This task is to restate all of the entries exactly.

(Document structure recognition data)
Start of Block

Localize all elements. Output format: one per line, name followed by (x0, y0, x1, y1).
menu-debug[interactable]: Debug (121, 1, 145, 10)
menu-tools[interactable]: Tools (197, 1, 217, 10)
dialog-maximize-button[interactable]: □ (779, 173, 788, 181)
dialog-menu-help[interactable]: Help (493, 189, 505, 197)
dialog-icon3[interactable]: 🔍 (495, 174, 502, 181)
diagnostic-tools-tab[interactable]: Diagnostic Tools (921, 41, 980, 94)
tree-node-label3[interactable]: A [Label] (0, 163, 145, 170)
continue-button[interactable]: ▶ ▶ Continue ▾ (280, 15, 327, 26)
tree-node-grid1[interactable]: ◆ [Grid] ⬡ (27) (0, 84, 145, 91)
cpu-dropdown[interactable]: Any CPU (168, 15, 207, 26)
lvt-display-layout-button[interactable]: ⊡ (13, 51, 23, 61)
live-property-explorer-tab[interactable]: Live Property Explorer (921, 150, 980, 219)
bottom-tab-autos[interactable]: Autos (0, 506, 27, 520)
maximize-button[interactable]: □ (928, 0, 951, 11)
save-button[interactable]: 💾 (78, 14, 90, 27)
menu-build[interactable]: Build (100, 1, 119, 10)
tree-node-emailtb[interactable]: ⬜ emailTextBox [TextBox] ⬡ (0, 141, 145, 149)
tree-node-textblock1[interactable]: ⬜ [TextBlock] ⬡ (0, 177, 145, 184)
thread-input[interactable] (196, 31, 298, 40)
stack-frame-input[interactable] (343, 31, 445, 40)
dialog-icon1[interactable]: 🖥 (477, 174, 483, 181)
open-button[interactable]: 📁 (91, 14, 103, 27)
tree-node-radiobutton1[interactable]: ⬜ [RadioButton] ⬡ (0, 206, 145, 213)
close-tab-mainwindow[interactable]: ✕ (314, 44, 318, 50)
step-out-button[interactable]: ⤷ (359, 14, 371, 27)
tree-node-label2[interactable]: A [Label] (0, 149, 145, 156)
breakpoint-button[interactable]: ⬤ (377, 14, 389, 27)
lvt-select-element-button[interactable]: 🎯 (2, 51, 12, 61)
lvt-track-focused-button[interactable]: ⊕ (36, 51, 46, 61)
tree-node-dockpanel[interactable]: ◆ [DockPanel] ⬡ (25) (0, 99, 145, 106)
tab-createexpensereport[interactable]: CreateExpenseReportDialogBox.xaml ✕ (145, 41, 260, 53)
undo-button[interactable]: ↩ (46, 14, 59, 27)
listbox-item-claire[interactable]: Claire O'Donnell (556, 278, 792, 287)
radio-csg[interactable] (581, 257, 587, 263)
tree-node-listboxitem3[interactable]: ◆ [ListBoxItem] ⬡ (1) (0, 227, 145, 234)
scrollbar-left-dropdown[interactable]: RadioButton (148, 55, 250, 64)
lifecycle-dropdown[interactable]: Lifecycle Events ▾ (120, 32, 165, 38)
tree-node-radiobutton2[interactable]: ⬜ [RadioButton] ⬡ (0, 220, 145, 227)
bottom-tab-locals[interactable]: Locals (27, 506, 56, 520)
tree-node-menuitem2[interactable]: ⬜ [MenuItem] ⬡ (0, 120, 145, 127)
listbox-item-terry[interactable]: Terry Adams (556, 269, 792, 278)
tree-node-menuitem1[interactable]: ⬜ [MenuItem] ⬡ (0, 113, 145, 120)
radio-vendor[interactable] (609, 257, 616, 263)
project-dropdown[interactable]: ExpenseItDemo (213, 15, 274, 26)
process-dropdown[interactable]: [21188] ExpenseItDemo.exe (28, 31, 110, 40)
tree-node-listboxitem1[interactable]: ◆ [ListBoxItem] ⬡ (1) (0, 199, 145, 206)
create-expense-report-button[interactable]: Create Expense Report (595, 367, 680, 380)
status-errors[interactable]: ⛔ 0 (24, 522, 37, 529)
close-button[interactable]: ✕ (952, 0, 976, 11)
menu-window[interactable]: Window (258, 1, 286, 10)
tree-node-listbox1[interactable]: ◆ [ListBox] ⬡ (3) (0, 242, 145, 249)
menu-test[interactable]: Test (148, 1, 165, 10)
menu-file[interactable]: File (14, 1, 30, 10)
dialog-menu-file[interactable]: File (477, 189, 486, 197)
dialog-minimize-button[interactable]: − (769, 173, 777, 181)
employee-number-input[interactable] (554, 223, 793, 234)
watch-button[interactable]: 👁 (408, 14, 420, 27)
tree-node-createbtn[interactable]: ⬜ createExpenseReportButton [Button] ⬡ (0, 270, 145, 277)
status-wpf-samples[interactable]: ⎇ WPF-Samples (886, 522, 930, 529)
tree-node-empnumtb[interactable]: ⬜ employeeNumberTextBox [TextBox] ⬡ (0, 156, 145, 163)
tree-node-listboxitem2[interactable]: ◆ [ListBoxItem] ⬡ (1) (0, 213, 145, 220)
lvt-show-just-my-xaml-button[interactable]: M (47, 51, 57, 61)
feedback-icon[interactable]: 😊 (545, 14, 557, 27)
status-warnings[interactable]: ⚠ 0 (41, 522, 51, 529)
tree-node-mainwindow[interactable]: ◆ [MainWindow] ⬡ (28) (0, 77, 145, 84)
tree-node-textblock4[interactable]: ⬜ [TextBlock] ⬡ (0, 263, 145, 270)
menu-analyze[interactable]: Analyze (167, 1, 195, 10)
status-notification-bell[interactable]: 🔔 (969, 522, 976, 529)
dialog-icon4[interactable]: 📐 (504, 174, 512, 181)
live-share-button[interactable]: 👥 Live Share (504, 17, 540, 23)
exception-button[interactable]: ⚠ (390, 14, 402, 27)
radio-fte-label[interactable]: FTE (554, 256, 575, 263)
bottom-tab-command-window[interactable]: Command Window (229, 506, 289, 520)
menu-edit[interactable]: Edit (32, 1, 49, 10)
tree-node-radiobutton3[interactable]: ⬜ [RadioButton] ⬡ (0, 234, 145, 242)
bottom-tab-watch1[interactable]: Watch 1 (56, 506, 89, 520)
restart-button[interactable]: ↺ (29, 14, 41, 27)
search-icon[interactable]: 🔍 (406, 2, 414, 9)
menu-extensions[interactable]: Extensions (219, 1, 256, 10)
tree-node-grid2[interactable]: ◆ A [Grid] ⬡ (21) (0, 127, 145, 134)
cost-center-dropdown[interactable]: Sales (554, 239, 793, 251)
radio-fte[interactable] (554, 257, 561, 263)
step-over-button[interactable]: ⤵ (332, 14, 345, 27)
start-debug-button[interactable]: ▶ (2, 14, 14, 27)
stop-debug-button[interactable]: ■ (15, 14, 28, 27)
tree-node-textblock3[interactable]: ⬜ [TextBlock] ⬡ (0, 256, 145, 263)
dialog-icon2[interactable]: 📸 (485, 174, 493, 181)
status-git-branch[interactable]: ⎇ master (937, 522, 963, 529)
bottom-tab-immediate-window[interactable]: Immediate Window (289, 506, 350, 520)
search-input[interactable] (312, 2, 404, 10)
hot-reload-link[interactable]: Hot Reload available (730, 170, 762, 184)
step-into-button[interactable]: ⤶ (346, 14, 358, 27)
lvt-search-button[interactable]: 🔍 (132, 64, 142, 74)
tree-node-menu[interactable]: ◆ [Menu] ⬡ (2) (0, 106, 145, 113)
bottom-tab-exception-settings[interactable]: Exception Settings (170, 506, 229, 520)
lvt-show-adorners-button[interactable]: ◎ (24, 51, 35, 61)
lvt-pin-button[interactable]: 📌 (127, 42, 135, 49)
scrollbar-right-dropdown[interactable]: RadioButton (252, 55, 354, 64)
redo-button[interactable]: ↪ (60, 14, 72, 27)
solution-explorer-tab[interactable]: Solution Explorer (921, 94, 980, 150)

End of Block

◆ **SOLUTION FOR THIS EXERCISE**:
Localize all elements. Output format: one per line, name followed by (x0, y0, x1, y1).
menu-debug[interactable]: Debug (121, 1, 145, 10)
menu-tools[interactable]: Tools (197, 1, 217, 10)
dialog-maximize-button[interactable]: □ (779, 173, 788, 181)
dialog-menu-help[interactable]: Help (493, 189, 505, 197)
dialog-icon3[interactable]: 🔍 (495, 174, 502, 181)
diagnostic-tools-tab[interactable]: Diagnostic Tools (921, 41, 980, 94)
tree-node-label3[interactable]: A [Label] (0, 163, 145, 170)
continue-button[interactable]: ▶ ▶ Continue ▾ (280, 15, 327, 26)
tree-node-grid1[interactable]: ◆ [Grid] ⬡ (27) (0, 84, 145, 91)
cpu-dropdown[interactable]: Any CPU (168, 15, 207, 26)
lvt-display-layout-button[interactable]: ⊡ (13, 51, 23, 61)
live-property-explorer-tab[interactable]: Live Property Explorer (921, 150, 980, 219)
bottom-tab-autos[interactable]: Autos (0, 506, 27, 520)
maximize-button[interactable]: □ (928, 0, 951, 11)
save-button[interactable]: 💾 (78, 14, 90, 27)
menu-build[interactable]: Build (100, 1, 119, 10)
tree-node-emailtb[interactable]: ⬜ emailTextBox [TextBox] ⬡ (0, 141, 145, 149)
tree-node-textblock1[interactable]: ⬜ [TextBlock] ⬡ (0, 177, 145, 184)
thread-input[interactable] (196, 31, 298, 40)
stack-frame-input[interactable] (343, 31, 445, 40)
dialog-icon1[interactable]: 🖥 (477, 174, 483, 181)
open-button[interactable]: 📁 (91, 14, 103, 27)
tree-node-radiobutton1[interactable]: ⬜ [RadioButton] ⬡ (0, 206, 145, 213)
close-tab-mainwindow[interactable]: ✕ (314, 44, 318, 50)
step-out-button[interactable]: ⤷ (359, 14, 371, 27)
tree-node-label2[interactable]: A [Label] (0, 149, 145, 156)
breakpoint-button[interactable]: ⬤ (377, 14, 389, 27)
lvt-select-element-button[interactable]: 🎯 (2, 51, 12, 61)
lvt-track-focused-button[interactable]: ⊕ (36, 51, 46, 61)
tree-node-dockpanel[interactable]: ◆ [DockPanel] ⬡ (25) (0, 99, 145, 106)
tab-createexpensereport[interactable]: CreateExpenseReportDialogBox.xaml ✕ (145, 41, 260, 53)
undo-button[interactable]: ↩ (46, 14, 59, 27)
listbox-item-claire[interactable]: Claire O'Donnell (556, 278, 792, 287)
radio-csg[interactable] (581, 257, 587, 263)
tree-node-listboxitem3[interactable]: ◆ [ListBoxItem] ⬡ (1) (0, 227, 145, 234)
scrollbar-left-dropdown[interactable]: RadioButton (148, 55, 250, 64)
lifecycle-dropdown[interactable]: Lifecycle Events ▾ (120, 32, 165, 38)
tree-node-radiobutton2[interactable]: ⬜ [RadioButton] ⬡ (0, 220, 145, 227)
bottom-tab-locals[interactable]: Locals (27, 506, 56, 520)
tree-node-menuitem2[interactable]: ⬜ [MenuItem] ⬡ (0, 120, 145, 127)
listbox-item-terry[interactable]: Terry Adams (556, 269, 792, 278)
tree-node-menuitem1[interactable]: ⬜ [MenuItem] ⬡ (0, 113, 145, 120)
radio-vendor[interactable] (609, 257, 616, 263)
project-dropdown[interactable]: ExpenseItDemo (213, 15, 274, 26)
process-dropdown[interactable]: [21188] ExpenseItDemo.exe (28, 31, 110, 40)
tree-node-listboxitem1[interactable]: ◆ [ListBoxItem] ⬡ (1) (0, 199, 145, 206)
create-expense-report-button[interactable]: Create Expense Report (595, 367, 680, 380)
status-errors[interactable]: ⛔ 0 (24, 522, 37, 529)
close-button[interactable]: ✕ (952, 0, 976, 11)
menu-window[interactable]: Window (258, 1, 286, 10)
tree-node-listbox1[interactable]: ◆ [ListBox] ⬡ (3) (0, 242, 145, 249)
menu-test[interactable]: Test (148, 1, 165, 10)
menu-file[interactable]: File (14, 1, 30, 10)
dialog-menu-file[interactable]: File (477, 189, 486, 197)
dialog-minimize-button[interactable]: − (769, 173, 777, 181)
employee-number-input[interactable] (554, 223, 793, 234)
watch-button[interactable]: 👁 (408, 14, 420, 27)
tree-node-createbtn[interactable]: ⬜ createExpenseReportButton [Button] ⬡ (0, 270, 145, 277)
status-wpf-samples[interactable]: ⎇ WPF-Samples (886, 522, 930, 529)
tree-node-empnumtb[interactable]: ⬜ employeeNumberTextBox [TextBox] ⬡ (0, 156, 145, 163)
tree-node-listboxitem2[interactable]: ◆ [ListBoxItem] ⬡ (1) (0, 213, 145, 220)
lvt-show-just-my-xaml-button[interactable]: M (47, 51, 57, 61)
feedback-icon[interactable]: 😊 (545, 14, 557, 27)
status-warnings[interactable]: ⚠ 0 (41, 522, 51, 529)
tree-node-mainwindow[interactable]: ◆ [MainWindow] ⬡ (28) (0, 77, 145, 84)
tree-node-textblock4[interactable]: ⬜ [TextBlock] ⬡ (0, 263, 145, 270)
menu-analyze[interactable]: Analyze (167, 1, 195, 10)
status-notification-bell[interactable]: 🔔 (969, 522, 976, 529)
dialog-icon4[interactable]: 📐 (504, 174, 512, 181)
live-share-button[interactable]: 👥 Live Share (504, 17, 540, 23)
exception-button[interactable]: ⚠ (390, 14, 402, 27)
radio-fte-label[interactable]: FTE (554, 256, 575, 263)
bottom-tab-command-window[interactable]: Command Window (229, 506, 289, 520)
menu-edit[interactable]: Edit (32, 1, 49, 10)
tree-node-radiobutton3[interactable]: ⬜ [RadioButton] ⬡ (0, 234, 145, 242)
bottom-tab-watch1[interactable]: Watch 1 (56, 506, 89, 520)
restart-button[interactable]: ↺ (29, 14, 41, 27)
search-icon[interactable]: 🔍 (406, 2, 414, 9)
menu-extensions[interactable]: Extensions (219, 1, 256, 10)
tree-node-grid2[interactable]: ◆ A [Grid] ⬡ (21) (0, 127, 145, 134)
cost-center-dropdown[interactable]: Sales (554, 239, 793, 251)
radio-fte[interactable] (554, 257, 561, 263)
step-over-button[interactable]: ⤵ (332, 14, 345, 27)
start-debug-button[interactable]: ▶ (2, 14, 14, 27)
stop-debug-button[interactable]: ■ (15, 14, 28, 27)
tree-node-textblock3[interactable]: ⬜ [TextBlock] ⬡ (0, 256, 145, 263)
dialog-icon2[interactable]: 📸 (485, 174, 493, 181)
status-git-branch[interactable]: ⎇ master (937, 522, 963, 529)
bottom-tab-immediate-window[interactable]: Immediate Window (289, 506, 350, 520)
search-input[interactable] (312, 2, 404, 10)
hot-reload-link[interactable]: Hot Reload available (730, 170, 762, 184)
step-into-button[interactable]: ⤶ (346, 14, 358, 27)
lvt-search-button[interactable]: 🔍 (132, 64, 142, 74)
tree-node-menu[interactable]: ◆ [Menu] ⬡ (2) (0, 106, 145, 113)
bottom-tab-exception-settings[interactable]: Exception Settings (170, 506, 229, 520)
lvt-show-adorners-button[interactable]: ◎ (24, 51, 35, 61)
lvt-pin-button[interactable]: 📌 (127, 42, 135, 49)
scrollbar-right-dropdown[interactable]: RadioButton (252, 55, 354, 64)
redo-button[interactable]: ↪ (60, 14, 72, 27)
solution-explorer-tab[interactable]: Solution Explorer (921, 94, 980, 150)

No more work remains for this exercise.